[Stored data entries]
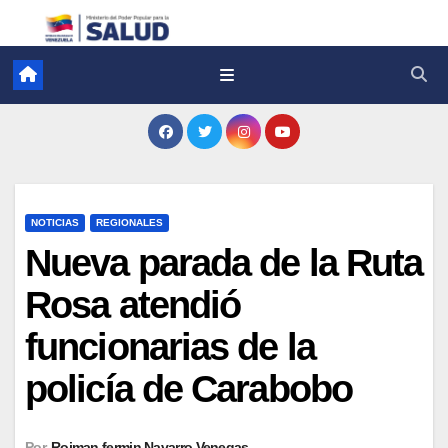
NOTICIAS
REGIONALES
Nueva parada de la Ruta
Rosa atendió
funcionarias de la
policía de Carabobo
Por
Roiman fermin Navarro Venegas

[Your goal] Retype the records in full. Do not carry over the images.

[Output of the task]
NOTICIAS
REGIONALES
Nueva parada de la Ruta
Rosa atendió
funcionarias de la
policía de Carabobo
Por
Roiman fermin Navarro Venegas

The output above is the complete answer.